A researcher has introduced a groundbreaking method for detecting long wave infrared (LWIR) photons across varying wavelengths, or “colors.” This innovative detection and imaging technique will prove valuable for material analysis based on their spectral characteristics, known as spectroscopic imaging, in addition to applications in thermal imaging.
Debashis Chanda, a professor at the University of Central Florida’s (UCF) NanoScience Technology Center, has pioneered a technique that identifies long wave infrared (LWIR) photons of various wavelengths or “colors.”
This research was recently featured in Nano Letters, a journal from the American Chemical Society.
The new technique will be useful for analyzing materials through their spectral properties, also known as spectroscopic imaging, and is expected to enhance thermal imaging applications.
While humans can see primary and secondary colors, we are unable to detect infrared light. However, scientists believe that certain animals, like snakes and some nocturnal creatures, have the ability to recognize different wavelengths in the infrared spectrum similar to human color perception.
Detecting LWIR at room temperature has been challenging because of the low energy of the photons involved, according to Chanda.
LWIR detectors are generally categorized as either cooled or uncooled, the researcher notes.
Cooled detectors are known for their high sensitivity and swift response rates, but their dependence on cryogenic cooling greatly increases their cost and limits practical usage.
On the other hand, uncooled detectors, such as microbolometers, can operate at room temperature and are more affordable, but they typically offer lower sensitivity and slower response times, according to Chanda.
Neither type of LWIR detector currently possesses dynamic spectral tunability, meaning they cannot differentiate the wavelengths of various “colors.”
To overcome the limitations of existing LWIR detectors, Chanda and his team of postdoctoral researchers worked to create a highly sensitive and efficient method utilizing a nanopatterned graphene.
Tianyi Guo, who completed his PhD at UCF in 2023 under Chanda’s guidance, is the lead author of this research.
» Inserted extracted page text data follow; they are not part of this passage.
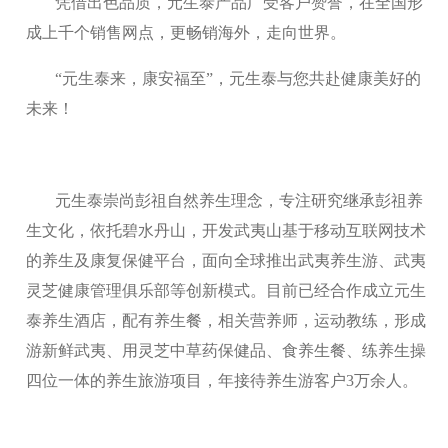
凭借出色品质，元生泰产品广受客户赞誉，在全国形
成上千个销售网点，更畅销海外，走向世界。
“元生泰来，康安福至”，元生泰与您共赴健康美好的
未来！
元生泰崇尚彭祖自然养生理念，专注研究继承彭祖养
生文化，依托碧水丹山，开发武夷山基于移动互联网技术
的养生及康复保健平台，面向全球推出武夷养生游、武夷
灵芝健康管理俱乐部等创新模式。目前已经合作成立元生
泰养生酒店，配有养生餐，相关营养师，运动教练，形成
游新鲜武夷、用灵芝中草药保健品、食养生餐、练养生操
四位一体的养生旅游项目，年接待养生游客户3万余人。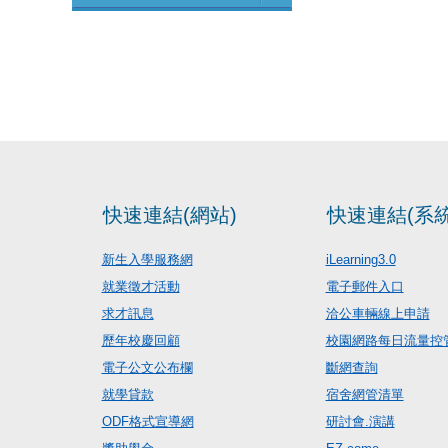
快速連結(網站)
快速連結(系統
新生入學服務網
iLearning3.0
就業徵才活動
電子郵件入口
求才訊息
洽公車輛線上申請
歷年校慶回顧
校園網路每日流量控
電子公文公布欄
斷網查詢
就學貸款
宿舍網管清單
ODF格式宣導網
研討會.演講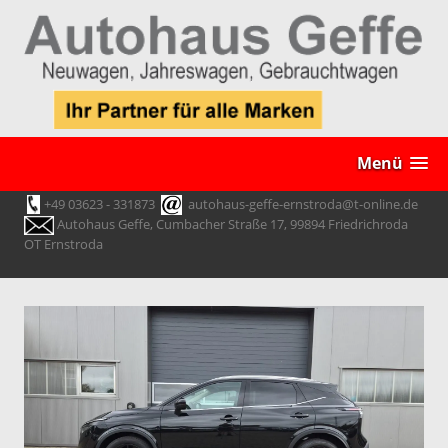
Menü
+49 03623 - 331873
autohaus-geffe-ernstroda@t-online.de
Autohaus Geffe, Cumbacher Straße 17, 99894 Friedrichroda
OT Ernstroda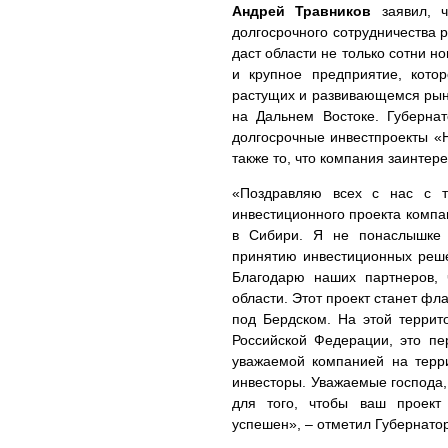
Андрей Травников
заявил, 
долгосрочного сотрудничества 
даст области не только сотни н
и крупное предприятие, кот
растущих и развивающемся рын
на Дальнем Востоке. Губернат
долгосрочные инвестпроекты «Н
также то, что компания заинтер
«Поздравляю всех с нас с т
инвестиционного проекта компа
в Сибири. Я не понаслышке 
принятию инвестиционных реше
Благодарю наших партнеров, 
области. Этот проект станет ф
под Бердском. На этой террит
Российской Федерации, это пе
уважаемой компанией на терр
инвесторы. Уважаемые господа,
для того, чтобы ваш проект
успешен», – отметил Губернат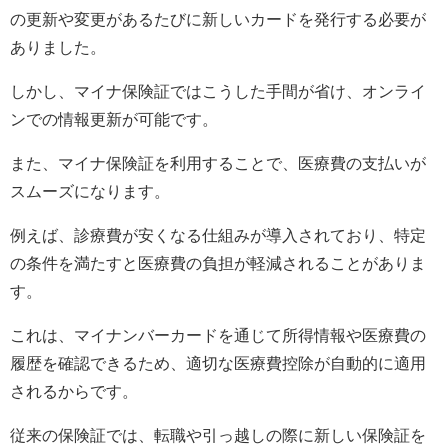
の更新や変更があるたびに新しいカードを発行する必要が
ありました。
しかし、マイナ保険証ではこうした手間が省け、オンライ
ンでの情報更新が可能です。
また、マイナ保険証を利用することで、医療費の支払いが
スムーズになります。
例えば、診療費が安くなる仕組みが導入されており、特定
の条件を満たすと医療費の負担が軽減されることがありま
す。
これは、マイナンバーカードを通じて所得情報や医療費の
履歴を確認できるため、適切な医療費控除が自動的に適用
されるからです。
従来の保険証では、転職や引っ越しの際に新しい保険証を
He has received an international thesis award from Springer Nature, and his thesis on potential LWIR detection techniques was published in the Springer Theses book series.
This newly developed method represents the culmination of work by Guo, Chanda, and other members of Chanda’s lab, according to Chanda.
“No existing cooled or uncooled detectors provide the level of dynamic spectral tunability and rapid response that we have demonstrated,” Chanda states. “This finding highlights the promise of engineered monolayer graphene LWIR detectors that work at room temperature, offering high sensitivity and dynamic spectral tunability for advanced spectroscopic imaging.”
The detector’s function is based on a temperature difference in materials—a phenomenon known as the Seebeck effect—within a specially patterned graphene film. When exposed to light, the patterned section generates hot carriers with significantly increased absorption, while the unpatterned area remains at a lower temperature. The movement of these hot carriers results in a photo-thermoelectric voltage, which is then measured between the source and drain electrodes.
By designing the graphene into a unique array, the researchers enhanced absorption and allowed for electrostatic tuning within the LWIR spectrum, leading to improved infrared detection. This new detector greatly outperforms traditional uncooled infrared detectors, such as microbolometers.
“Our proposed detection platform sets the stage for a new generation of uncooled graphene-based LWIR photodetectors, applicable in various fields, including consumer electronics, molecular sensing, and space exploration,” says Chanda.
The research team also includes postdoctoral scholars Aritra Biswas, Sayan Chandra, Arindam Dasgupta, and Muhammad Waqas Shabbir.
The project’s outcomes are backed by a $1.5 million grant from the Extreme Photon Imaging Capabilities program, provided by the Defense Advanced Research Projects Agency, awarded nearly two years ago.